* What to work on
A stretch of the entries below is to be set down exactly, running from the line with "Défoulez-vous !" through the line with "фини модели от", both included, and no other line.

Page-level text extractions

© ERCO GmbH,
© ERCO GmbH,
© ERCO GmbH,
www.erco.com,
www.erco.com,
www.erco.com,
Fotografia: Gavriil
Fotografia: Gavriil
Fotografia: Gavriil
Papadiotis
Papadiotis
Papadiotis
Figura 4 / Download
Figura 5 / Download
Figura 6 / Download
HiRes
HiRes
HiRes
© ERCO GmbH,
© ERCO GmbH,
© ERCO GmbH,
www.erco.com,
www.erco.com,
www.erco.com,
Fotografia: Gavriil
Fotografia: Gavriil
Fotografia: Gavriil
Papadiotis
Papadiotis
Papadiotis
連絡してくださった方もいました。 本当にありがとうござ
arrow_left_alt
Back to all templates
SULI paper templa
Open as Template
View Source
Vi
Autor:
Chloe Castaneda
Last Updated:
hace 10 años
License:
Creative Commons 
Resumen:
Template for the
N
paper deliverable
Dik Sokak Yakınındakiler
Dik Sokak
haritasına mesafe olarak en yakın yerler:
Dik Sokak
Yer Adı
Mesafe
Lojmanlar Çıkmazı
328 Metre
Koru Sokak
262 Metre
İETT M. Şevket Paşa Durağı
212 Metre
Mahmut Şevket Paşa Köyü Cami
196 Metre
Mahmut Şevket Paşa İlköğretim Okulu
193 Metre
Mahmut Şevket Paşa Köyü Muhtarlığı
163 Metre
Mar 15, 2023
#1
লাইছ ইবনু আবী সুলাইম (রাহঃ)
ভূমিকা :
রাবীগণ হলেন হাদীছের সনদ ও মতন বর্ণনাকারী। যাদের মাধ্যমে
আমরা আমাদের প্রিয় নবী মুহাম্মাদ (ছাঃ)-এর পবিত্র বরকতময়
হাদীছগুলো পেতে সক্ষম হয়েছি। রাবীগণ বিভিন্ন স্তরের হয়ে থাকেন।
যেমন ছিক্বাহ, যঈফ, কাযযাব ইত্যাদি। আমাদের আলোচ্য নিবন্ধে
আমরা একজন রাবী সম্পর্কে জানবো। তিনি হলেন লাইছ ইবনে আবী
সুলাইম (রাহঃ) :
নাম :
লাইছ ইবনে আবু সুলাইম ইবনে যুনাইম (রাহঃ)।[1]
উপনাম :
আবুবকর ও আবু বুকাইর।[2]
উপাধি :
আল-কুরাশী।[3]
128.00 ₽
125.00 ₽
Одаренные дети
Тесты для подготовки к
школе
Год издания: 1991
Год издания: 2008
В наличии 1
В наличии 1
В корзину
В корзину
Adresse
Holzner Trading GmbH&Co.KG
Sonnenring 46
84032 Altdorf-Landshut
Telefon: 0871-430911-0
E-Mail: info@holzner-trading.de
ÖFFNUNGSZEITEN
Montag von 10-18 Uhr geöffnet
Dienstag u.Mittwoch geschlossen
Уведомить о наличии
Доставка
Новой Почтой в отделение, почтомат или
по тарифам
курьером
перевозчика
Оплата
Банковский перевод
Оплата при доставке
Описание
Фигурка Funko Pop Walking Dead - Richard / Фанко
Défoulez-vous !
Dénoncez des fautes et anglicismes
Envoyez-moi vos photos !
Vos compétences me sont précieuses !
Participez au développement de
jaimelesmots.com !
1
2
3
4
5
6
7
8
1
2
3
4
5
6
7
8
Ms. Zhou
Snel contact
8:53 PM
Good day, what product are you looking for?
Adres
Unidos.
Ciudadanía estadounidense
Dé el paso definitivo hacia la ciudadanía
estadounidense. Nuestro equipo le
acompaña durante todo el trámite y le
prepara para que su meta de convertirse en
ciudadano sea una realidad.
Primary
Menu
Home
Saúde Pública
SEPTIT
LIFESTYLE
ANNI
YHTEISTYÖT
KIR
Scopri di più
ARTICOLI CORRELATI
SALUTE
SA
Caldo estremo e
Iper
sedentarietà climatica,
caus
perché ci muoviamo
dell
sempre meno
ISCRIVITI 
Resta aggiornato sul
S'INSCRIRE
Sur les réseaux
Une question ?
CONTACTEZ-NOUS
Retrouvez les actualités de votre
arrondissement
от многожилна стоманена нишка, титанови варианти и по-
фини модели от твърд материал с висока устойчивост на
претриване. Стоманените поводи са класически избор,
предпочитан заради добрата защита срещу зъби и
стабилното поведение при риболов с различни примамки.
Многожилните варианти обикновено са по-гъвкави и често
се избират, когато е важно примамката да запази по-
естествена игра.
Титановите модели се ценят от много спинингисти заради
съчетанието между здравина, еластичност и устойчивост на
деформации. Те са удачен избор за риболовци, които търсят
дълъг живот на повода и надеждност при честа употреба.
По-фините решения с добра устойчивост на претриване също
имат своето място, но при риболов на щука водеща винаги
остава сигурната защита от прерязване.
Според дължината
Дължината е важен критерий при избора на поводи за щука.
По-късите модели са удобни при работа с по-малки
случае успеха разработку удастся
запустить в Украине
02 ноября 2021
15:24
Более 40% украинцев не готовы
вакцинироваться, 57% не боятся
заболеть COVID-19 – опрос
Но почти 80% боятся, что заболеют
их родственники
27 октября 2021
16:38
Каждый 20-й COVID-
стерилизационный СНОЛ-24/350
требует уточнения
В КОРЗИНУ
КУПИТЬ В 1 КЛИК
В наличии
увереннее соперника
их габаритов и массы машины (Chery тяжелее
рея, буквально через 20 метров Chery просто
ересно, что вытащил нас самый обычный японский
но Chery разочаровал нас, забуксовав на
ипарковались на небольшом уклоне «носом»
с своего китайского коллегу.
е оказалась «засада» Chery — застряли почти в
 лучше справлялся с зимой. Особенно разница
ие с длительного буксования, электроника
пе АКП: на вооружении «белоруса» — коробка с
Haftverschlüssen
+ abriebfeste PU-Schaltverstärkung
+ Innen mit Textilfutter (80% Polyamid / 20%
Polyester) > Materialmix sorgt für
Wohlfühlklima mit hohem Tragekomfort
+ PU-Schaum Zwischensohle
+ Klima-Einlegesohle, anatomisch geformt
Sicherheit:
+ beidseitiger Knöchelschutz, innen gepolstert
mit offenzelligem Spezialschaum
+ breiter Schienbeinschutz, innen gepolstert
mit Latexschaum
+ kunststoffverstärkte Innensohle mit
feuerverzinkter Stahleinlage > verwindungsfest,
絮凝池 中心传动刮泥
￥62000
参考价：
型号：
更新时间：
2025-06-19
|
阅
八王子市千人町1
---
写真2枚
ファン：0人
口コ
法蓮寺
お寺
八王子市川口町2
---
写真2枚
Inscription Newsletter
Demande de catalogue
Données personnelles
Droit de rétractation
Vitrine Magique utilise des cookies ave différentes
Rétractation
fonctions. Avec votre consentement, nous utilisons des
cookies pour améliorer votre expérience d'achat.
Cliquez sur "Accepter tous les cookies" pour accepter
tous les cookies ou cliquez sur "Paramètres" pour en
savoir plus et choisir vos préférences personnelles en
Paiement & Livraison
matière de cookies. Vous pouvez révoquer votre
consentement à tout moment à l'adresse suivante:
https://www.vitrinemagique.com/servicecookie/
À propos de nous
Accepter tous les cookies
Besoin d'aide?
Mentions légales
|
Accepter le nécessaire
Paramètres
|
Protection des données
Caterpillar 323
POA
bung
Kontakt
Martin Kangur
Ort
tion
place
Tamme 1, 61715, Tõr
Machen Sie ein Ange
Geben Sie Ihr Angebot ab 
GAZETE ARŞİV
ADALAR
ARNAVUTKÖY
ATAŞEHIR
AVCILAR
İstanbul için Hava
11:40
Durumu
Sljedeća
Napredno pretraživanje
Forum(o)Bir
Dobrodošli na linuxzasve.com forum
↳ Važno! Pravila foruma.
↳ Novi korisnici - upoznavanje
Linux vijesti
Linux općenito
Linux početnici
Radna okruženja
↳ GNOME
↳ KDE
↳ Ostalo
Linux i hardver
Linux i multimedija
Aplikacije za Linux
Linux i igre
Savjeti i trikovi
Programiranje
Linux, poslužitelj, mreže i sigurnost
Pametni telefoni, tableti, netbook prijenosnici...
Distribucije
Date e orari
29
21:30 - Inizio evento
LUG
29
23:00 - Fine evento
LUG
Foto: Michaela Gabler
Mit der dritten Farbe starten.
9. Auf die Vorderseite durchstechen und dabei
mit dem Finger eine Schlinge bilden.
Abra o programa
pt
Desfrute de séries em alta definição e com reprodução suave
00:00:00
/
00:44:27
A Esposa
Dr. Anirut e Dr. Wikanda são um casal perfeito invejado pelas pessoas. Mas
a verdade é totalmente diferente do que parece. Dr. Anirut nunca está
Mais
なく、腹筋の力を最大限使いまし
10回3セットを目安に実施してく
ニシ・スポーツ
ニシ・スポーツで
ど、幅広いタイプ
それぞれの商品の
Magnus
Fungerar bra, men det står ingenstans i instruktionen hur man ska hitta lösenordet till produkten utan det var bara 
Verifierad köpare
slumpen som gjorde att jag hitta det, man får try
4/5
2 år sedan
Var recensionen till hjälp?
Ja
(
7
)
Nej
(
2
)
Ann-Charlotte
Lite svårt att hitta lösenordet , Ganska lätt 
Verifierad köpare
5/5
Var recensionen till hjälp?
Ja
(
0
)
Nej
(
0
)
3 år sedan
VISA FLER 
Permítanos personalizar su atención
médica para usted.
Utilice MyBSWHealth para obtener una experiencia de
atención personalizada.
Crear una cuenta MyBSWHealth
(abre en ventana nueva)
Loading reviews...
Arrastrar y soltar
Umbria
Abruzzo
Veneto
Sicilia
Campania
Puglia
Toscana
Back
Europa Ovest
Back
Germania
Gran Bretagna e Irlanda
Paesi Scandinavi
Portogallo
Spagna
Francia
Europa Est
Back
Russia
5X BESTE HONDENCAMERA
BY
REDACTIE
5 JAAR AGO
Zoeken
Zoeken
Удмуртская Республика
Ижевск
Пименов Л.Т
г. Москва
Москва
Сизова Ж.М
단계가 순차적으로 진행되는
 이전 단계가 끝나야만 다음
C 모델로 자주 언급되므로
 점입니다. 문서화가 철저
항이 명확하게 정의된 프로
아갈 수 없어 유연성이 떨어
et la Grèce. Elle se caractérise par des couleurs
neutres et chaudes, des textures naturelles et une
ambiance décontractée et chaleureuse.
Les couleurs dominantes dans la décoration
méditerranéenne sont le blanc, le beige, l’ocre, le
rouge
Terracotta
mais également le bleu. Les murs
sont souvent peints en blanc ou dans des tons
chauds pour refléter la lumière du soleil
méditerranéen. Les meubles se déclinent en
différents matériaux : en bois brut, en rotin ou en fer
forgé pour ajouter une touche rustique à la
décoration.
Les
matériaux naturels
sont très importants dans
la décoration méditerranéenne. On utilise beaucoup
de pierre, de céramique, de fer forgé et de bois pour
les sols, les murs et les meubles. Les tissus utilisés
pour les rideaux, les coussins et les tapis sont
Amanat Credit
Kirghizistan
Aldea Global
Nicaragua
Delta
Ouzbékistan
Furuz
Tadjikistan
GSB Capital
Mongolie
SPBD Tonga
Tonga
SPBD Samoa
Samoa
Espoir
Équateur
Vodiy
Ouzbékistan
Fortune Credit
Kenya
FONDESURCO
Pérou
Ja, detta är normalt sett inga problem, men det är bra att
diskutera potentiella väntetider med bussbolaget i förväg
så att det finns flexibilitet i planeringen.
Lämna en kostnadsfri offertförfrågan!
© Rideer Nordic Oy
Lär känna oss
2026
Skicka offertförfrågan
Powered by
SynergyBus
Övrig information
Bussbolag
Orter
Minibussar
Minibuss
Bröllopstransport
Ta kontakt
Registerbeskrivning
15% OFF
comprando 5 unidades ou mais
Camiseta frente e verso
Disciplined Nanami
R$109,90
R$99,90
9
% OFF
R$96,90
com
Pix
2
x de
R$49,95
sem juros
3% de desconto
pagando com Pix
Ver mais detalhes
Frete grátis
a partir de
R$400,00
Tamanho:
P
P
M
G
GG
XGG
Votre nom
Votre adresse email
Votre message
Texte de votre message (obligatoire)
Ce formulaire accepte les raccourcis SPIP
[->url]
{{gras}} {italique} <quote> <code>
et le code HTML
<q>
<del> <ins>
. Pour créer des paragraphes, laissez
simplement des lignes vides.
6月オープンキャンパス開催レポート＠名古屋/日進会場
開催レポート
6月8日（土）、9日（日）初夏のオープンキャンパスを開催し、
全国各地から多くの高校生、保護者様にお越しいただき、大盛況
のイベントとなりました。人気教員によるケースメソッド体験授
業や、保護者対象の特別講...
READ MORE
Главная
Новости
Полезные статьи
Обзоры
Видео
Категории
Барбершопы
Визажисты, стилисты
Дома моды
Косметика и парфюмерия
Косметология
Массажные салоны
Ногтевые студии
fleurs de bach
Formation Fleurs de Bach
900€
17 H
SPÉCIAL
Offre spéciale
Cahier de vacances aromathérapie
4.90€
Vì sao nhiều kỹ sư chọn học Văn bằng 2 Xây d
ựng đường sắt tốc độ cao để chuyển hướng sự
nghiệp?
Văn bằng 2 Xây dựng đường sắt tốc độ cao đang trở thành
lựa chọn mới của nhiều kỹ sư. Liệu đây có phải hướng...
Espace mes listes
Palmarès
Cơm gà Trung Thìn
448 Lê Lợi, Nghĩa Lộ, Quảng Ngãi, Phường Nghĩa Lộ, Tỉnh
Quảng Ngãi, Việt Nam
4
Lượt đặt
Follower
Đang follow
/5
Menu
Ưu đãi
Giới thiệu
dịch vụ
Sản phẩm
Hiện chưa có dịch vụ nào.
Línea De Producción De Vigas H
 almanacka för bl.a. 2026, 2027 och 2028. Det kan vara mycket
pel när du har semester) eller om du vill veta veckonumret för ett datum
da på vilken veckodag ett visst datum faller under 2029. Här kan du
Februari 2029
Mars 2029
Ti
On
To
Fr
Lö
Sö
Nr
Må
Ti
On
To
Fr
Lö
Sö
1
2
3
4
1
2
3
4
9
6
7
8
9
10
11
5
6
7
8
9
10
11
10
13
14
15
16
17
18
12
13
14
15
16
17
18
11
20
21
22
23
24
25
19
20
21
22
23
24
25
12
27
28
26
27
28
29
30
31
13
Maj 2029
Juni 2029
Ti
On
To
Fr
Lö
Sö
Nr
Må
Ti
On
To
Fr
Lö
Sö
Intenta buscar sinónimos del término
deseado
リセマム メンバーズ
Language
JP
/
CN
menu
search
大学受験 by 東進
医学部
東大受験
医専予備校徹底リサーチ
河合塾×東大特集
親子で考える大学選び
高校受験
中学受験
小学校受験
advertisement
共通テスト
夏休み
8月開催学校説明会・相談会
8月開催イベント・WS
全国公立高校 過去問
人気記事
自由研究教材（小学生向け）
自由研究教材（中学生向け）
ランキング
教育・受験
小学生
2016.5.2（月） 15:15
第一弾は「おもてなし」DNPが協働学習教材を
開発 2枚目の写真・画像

* Exercise solution
Défoulez-vous !
Dénoncez des fautes et anglicismes
Envoyez-moi vos photos !
Vos compétences me sont précieuses !
Participez au développement de
jaimelesmots.com !
1
2
3
4
5
6
7
8
1
2
3
4
5
6
7
8
Ms. Zhou
Snel contact
8:53 PM
Good day, what product are you looking for?
Adres
Unidos.
Ciudadanía estadounidense
Dé el paso definitivo hacia la ciudadanía
estadounidense. Nuestro equipo le
acompaña durante todo el trámite y le
prepara para que su meta de convertirse en
ciudadano sea una realidad.
Primary
Menu
Home
Saúde Pública
SEPTIT
LIFESTYLE
ANNI
YHTEISTYÖT
KIR
Scopri di più
ARTICOLI CORRELATI
SALUTE
SA
Caldo estremo e
Iper
sedentarietà climatica,
caus
perché ci muoviamo
dell
sempre meno
ISCRIVITI 
Resta aggiornato sul
S'INSCRIRE
Sur les réseaux
Une question ?
CONTACTEZ-NOUS
Retrouvez les actualités de votre
arrondissement
от многожилна стоманена нишка, титанови варианти и по-
фини модели от твърд материал с висока устойчивост на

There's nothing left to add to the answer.